In this article, we are going to take you through the four different ways you can grow your NDIS business.

As we get into 2021 and organisations start to go through strategic plan updates and head in to budget season, what levers are you going to pull to have greater social impact and grow your NDIS business?

There are probably a series of questions or ideas going through your mind about where you can grow. Maybe you have tried some growth plans and they didn’t work as planned.

Where are new clients that you can bring to your organisation? What is their financial value? How can you do more for existing clients?

Before you dive in to one of the growth options, you need to firstly:

  1. Understand your organisation: what locations, services and types of disability are you currently serving?
  2. Understand your market: what services are in demand in your locations by people living with the types of disability that your organisation is best suited to serve?

For the second point here, the best source of data is to look at the NDIS website. Alternatively, CBB can help you complete a market scan and look for new opportunities.

As you go through this data, think about where your potential new clients are located, what services they need, and the potential financial value of those services. Where is there need and demand in your area for new services, and unmet demand in other areas?

What does the data tell you about the gaps and opportunities? Thinking about where you see opportunities to pursue growth, are there gaps where no or few competitors are presently working?

There is a tool called Ansoff’s Matrix which provides you with the four options of how you can grow your NDIS business. We’ll use this tool to identify the four growth strategies that you can utilise.

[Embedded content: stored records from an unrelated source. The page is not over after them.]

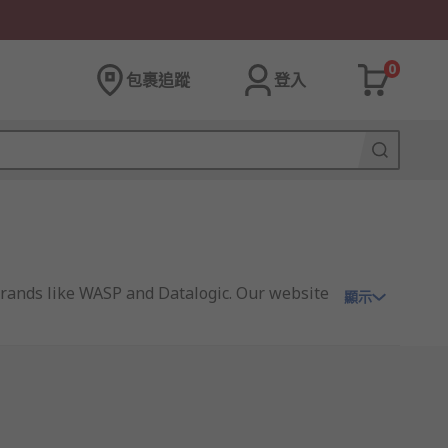
0
包裹追蹤
登入
 brands like WASP and Datalogic. Our website
顯示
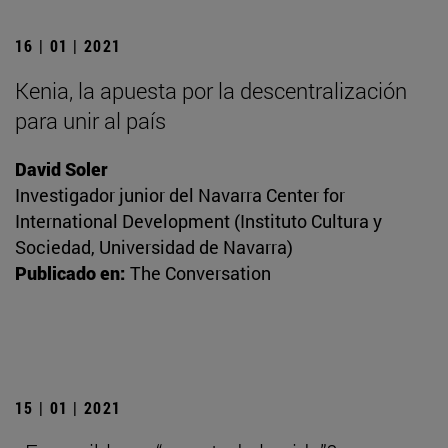
16 | 01 | 2021
Kenia, la apuesta por la descentralización
para unir al país
David Soler
Investigador junior del Navarra Center for
International Development (Instituto Cultura y
Sociedad, Universidad de Navarra)
Publicado en:
The Conversation
15 | 01 | 2021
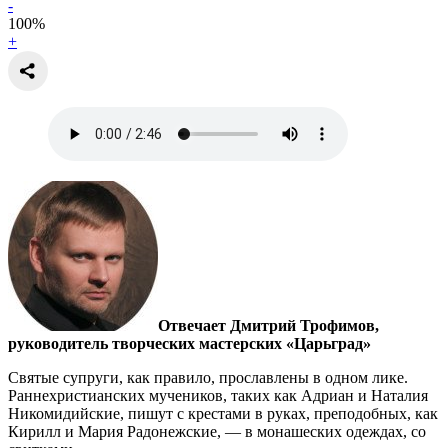
-
100
%
+
Отвечает Дмитрий Трофимов,
руководитель творческих мастерских «Царьград»
Святые супруги, как правило, прославлены в одном лике.
Ранне­христианских мучеников, таких как Адриан и Наталия
Никомидийские, пишут с крестами в руках, преподобных, как
Кирилл и Мария Радонежские, — в монашеских одеждах, со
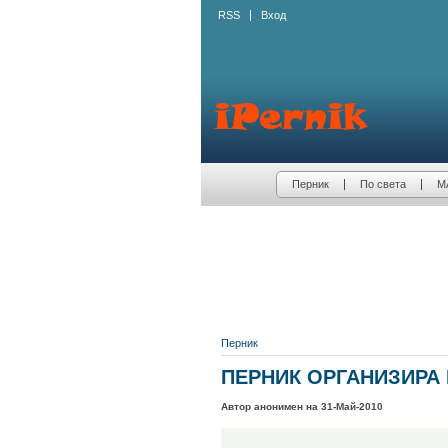
RSS
Вход
Перник
По света
М
Перник
ПЕРНИК ОРГАНИЗИРА 
Автор анонимен на 31-Май-2010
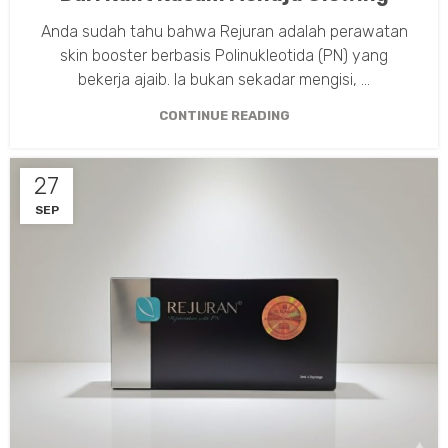
Anda sudah tahu bahwa Rejuran adalah perawatan
skin booster berbasis Polinukleotida (PN) yang
bekerja ajaib. Ia bukan sekadar mengisi, ...
CONTINUE READING
27
SEP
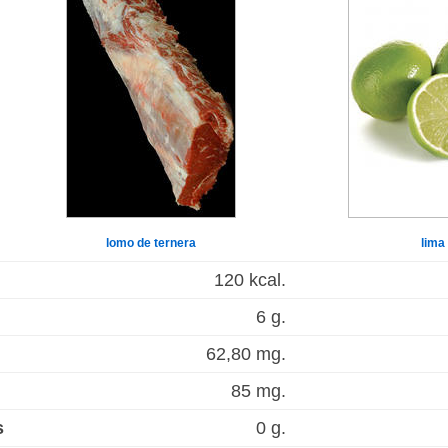
lomo de ternera
lima
120 kcal.
6 g.
62,80 mg.
85 mg.
s
0 g.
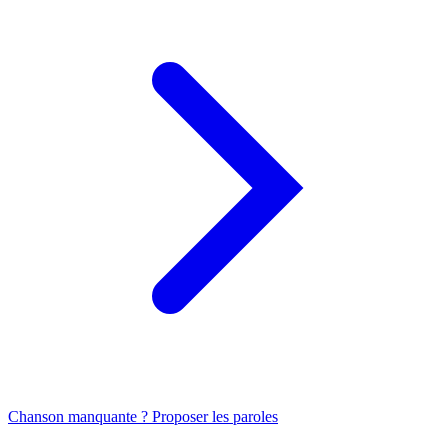
Chanson manquante ? Proposer les paroles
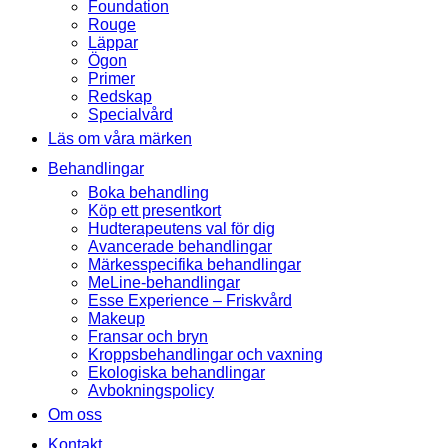
Foundation
Rouge
Läppar
Ögon
Primer
Redskap
Specialvård
Läs om våra märken
Behandlingar
Boka behandling
Köp ett presentkort
Hudterapeutens val för dig
Avancerade behandlingar
Märkesspecifika behandlingar
MeLine-behandlingar
Esse Experience – Friskvård
Makeup
Fransar och bryn
Kroppsbehandlingar och vaxning
Ekologiska behandlingar
Avbokningspolicy
Om oss
Kontakt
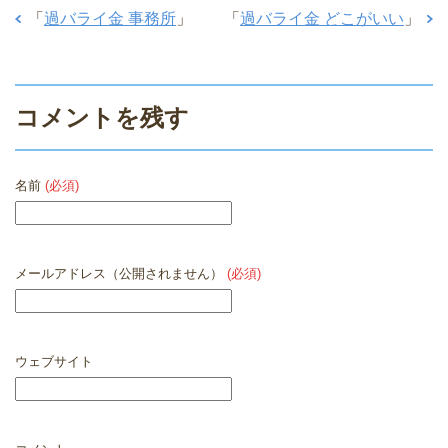
「
過バライ金 事務所
」
「
過バライ金 どこがいい
」
コメントを残す
名前
(必須)
メールアドレス（公開されません）
(必須)
ウェブサイト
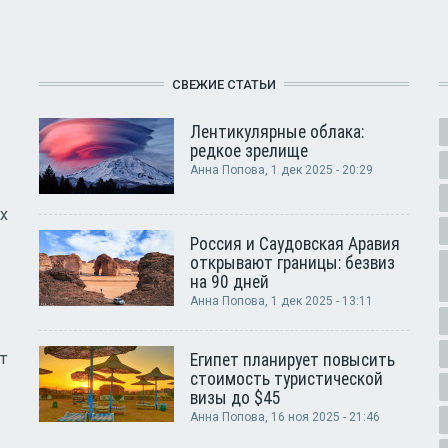
СВЕЖИЕ СТАТЬИ
Лентикулярные облака:
редкое зрелище
Анна Попова
, 1 дек 2025 - 20:29
х
Россия и Саудовская Аравия
открывают границы: безвиз
на 90 дней
Анна Попова
, 1 дек 2025 - 13:11
т
Египет планирует повысить
стоимость туристической
визы до $45
Анна Попова
, 16 ноя 2025 - 21:46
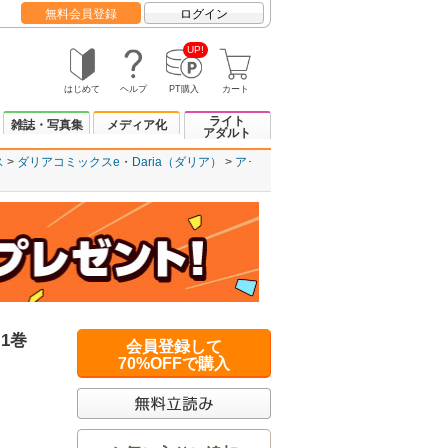
無料会員登録
ログイン
UP!
はじめて
ヘルプ
PT購入
カート
ライト
雑誌・写真集
メディア化
アダルト
ス
ダリアコミックスe
Daria（ダリア）
ア･
1巻
会員登録して
70%OFFで購入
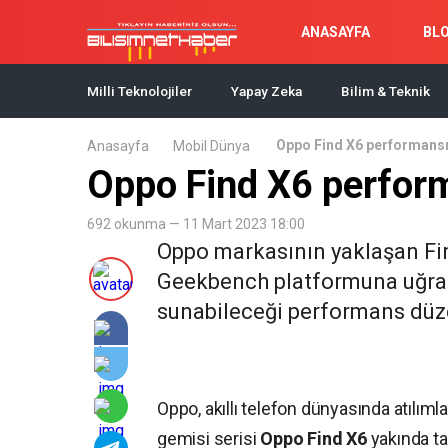
ANASAYFA
BL
Milli Teknolojiler
Yapay Zeka
Bilim & Teknik
Oppo Find X6 performansıy
Anasayfa
Mobil Dünya
Oppo Find X6 perform
692 okunma — 11 Mart 2023 18:00
Oppo markasının yaklaşan Find
Geekbench platformuna uğradı.
sunabileceği performans düzey
Oppo, akıllı telefon dünyasında atılım
gemisi serisi
Oppo Find X6
yakında ta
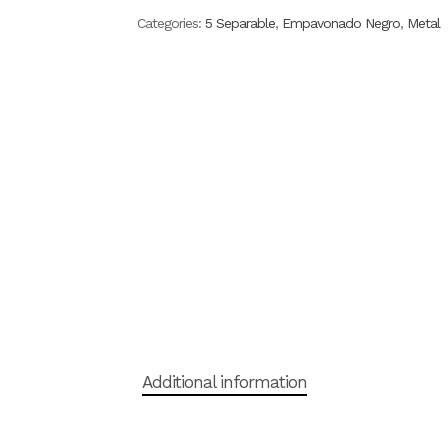
Categories:
5 Separable
,
Empavonado Negro
,
Metal
Additional information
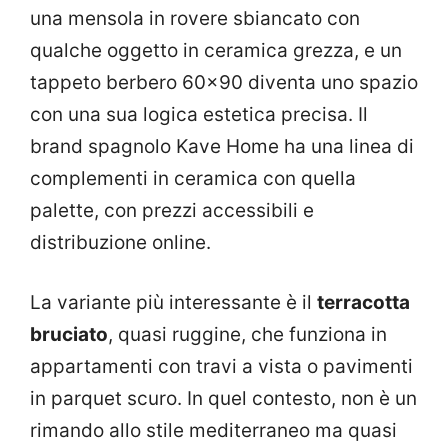
una mensola in rovere sbiancato con
qualche oggetto in ceramica grezza, e un
tappeto berbero 60×90 diventa uno spazio
con una sua logica estetica precisa. Il
brand spagnolo Kave Home ha una linea di
complementi in ceramica con quella
palette, con prezzi accessibili e
distribuzione online.
La variante più interessante è il
terracotta
bruciato
, quasi ruggine, che funziona in
appartamenti con travi a vista o pavimenti
in parquet scuro. In quel contesto, non è un
rimando allo stile mediterraneo ma quasi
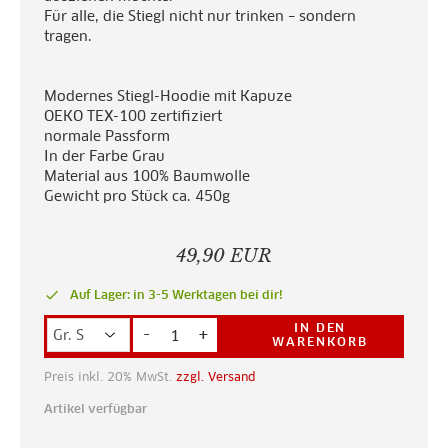
Für alle, die Stiegl nicht nur trinken – sondern
tragen.
Modernes Stiegl-Hoodie mit Kapuze
OEKO TEX-100 zertifiziert
normale Passform
In der Farbe Grau
Material aus 100% Baumwolle
Gewicht pro Stück ca. 450g
49,90 EUR
done
Auf Lager: in 3-5 Werktagen bei dir!
IN DEN
-
+
WARENKORB
Preis inkl. 20% MwSt.
zzgl. Versand
Artikel verfügbar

As we look at these options, let’s think about a hypothetical provider of occupational therapy services working in Port Augusta with children with intellectual disability, considering options to grow.

1. Market penetration

Market penetration is really just a more complicated way of saying you’ll provide more services to your existing clients.

Within the NDIS, utilisation describes the amount of an NDIS plan that has been used to purchase products/services. Average utilisation rates of NDIS plans across Australia are about 70% – which means that 30% of approved funds are not being spent. These utilisation rates are even lower in regional and remote areas including in Aboriginal communities.

The low utilisation rates reflect an opportunity for organisations to grow revenues – but more importantly, it is a reflection of identified needs (in the NDIS plan budget) which are not being met.

The easiest growth opportunity that many providers have is to provide more services to existing customers.

So, our example occupational therapist could focus on growing more services to the existing children with intellectual disability in Port Augusta.

2. Market development

Market development is about taking your existing services in to new locations or groupings of client (e.g. by type of disability) that are currently not well served.

Analysis of NDIS market data could help you to identify adjacent locations which are attractive markets, or else to consider working with different types of disability where there might be similar needs or skills needed to what you presently do.

In our example, you could develop the market by opening an office and hiring a staff member down the road in Whyalla to provide occupational therapy services to children with intellectual disability there.

3. Product development

Product development is when you identify new services or new types of product, that you can offer to existing customers. Or, put another way, it could involve delivering new services in your existing locations.

Again, the NDIS data – and intelligence you get talking with industry contacts – can help to identify where there might be a market opportunity.

Back to the example, the occupational therapy provider could utilise the product development strategy by expanding services to include different services in Port Augusta. Perhaps you discover that many of your clients also need physiotherapy services. So, you hire a physiotherapist using the same brand, facilities and systems and expand services this way.

4. Diversification

The last growth strategy is by diversification, which is to provide a new product or service in a new market.

For example, our occupational therapist could open a speech pathology service in Port Lincoln. In an example like this, the diversification strategy might not sound like it makes much sense. However, where there are similar capabilities, systems or resources required to deliver a different product/service in a different market, it can make sense.

This tends to be a higher risk and more difficult way to grow than the other three strategies – because you are, in essence, working in an area completely new to the organisation.

Summarising

It might be that you can achieve growth in your services, revenue, and ultimately have a positive impact for more clients through any of these options. Each of them would require that you undertake different activities though.

Providing occupational therapy services to people with other forms of disability in Port Augusta would require understanding the needs of that cohort of people (perhaps requiring some staff professional development), and ensuring you can promote your services to that cohort via changes in marketing activities.

Providing occupational therapy services to children with intellectual disability in Whyalla would involve establishing yourself in a new location (marketing and potentially a venue for service delivery – although there is also potential to provide ‘at home’ service). Perhaps one of your existing staff could spend a day a week there to service those clients, and split the role between the new location and your existing location while you build scale.

Each growth strategy will have advantages and disadvantages to consider; and each will draw differently on human and financial resources. Once you work through that, you will be in a place to implement the new strategy and see growth in your NDIS business.